Dos expresidentes condenados con 24 horas de diferencia deben ser un récord. No es uno del que tengamos que enorgullecernos porque es una clara señal de que elegimos mal. Pedro Castillo y Martín Vizcarra representan un nuevo y rotundo fracaso de un sector que desde hace varios años ha intentado trazar una imaginaria línea divisoria entre el bien y el mal en la política. Ambos alimentaron la polarización y la utilizaron como herramienta para lograr sus objetivos políticos.
Pedro Castillo ha sido condenado por golpista.
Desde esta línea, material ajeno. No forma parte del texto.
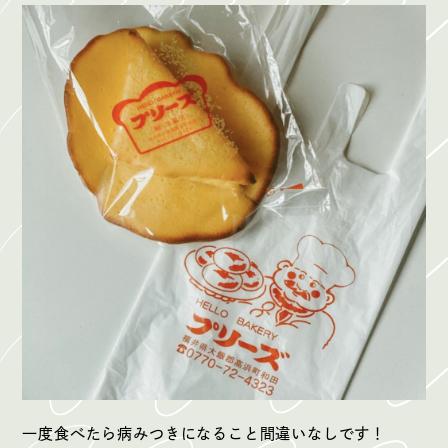
一度食べたら病みつきになること間違いなしです！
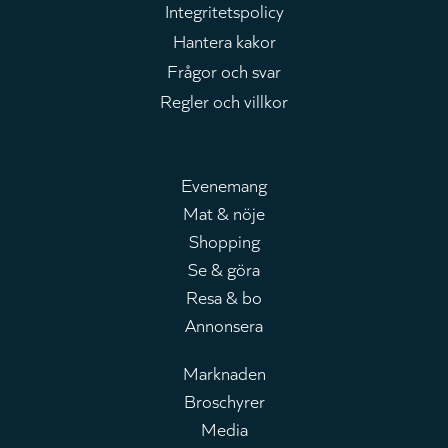
Integritetspolicy
Hantera kakor
Frågor och svar
Regler och villkor
Evenemang
Mat & nöje
Huvudmeny
Shopping
Se & göra
Resa & bo
Annonsera
Marknaden
Broschyrer
Leaderboard
Media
Algunos pueden considerar que ha salido bien librado al haber recibido una pena de solo 11 años y 5 meses cuando el requerimiento de la fiscalía era de 34 años. Pero desde la perspectiva jurídica de algunos especialistas citados esta semana por El Comercio, la imputación por conspiración para la rebelión ha sido la vía más adecuada para sancionar su intentona antidemocrática. Que el golpe haya fracasado no convierte en inocentes a sus perpetradores. Ser torpe e inepto no es motivo de impunidad.
Castillo no solo intentó aniquilar la democracia. Tiene pendiente además un segundo proceso penal, esta vez por corrupción, y ocho denuncias constitucionales en el Congreso.
Martín Vizcarra fue sentenciado por corrupto. Recibió sobornos por S/2,3 millones de constructoras a cambio de la concesión de obras cuando era gobernador de Moquegua. Luego ascendió a la presidencia tras traicionar a quien cometió el desacierto de llevar en su plancha. Fue cínico a lo largo de su carrera política y lo siguió siendo hasta el final, cuando tras conocerse su condena a 14 años de cárcel, atribuyó su situación a la venganza de un “pacto mafioso”.
Vizcarra y Castillo, uno coimero y el otro golpista e investigado por corrupción, son dos negacionistas compulsivos de sus propios delitos, que culpan a otros por sus merecidas sanciones. Son expertos en la victimización y los símbolos de una podredumbre que se camufló en la política bajo una falsa careta de honestidad.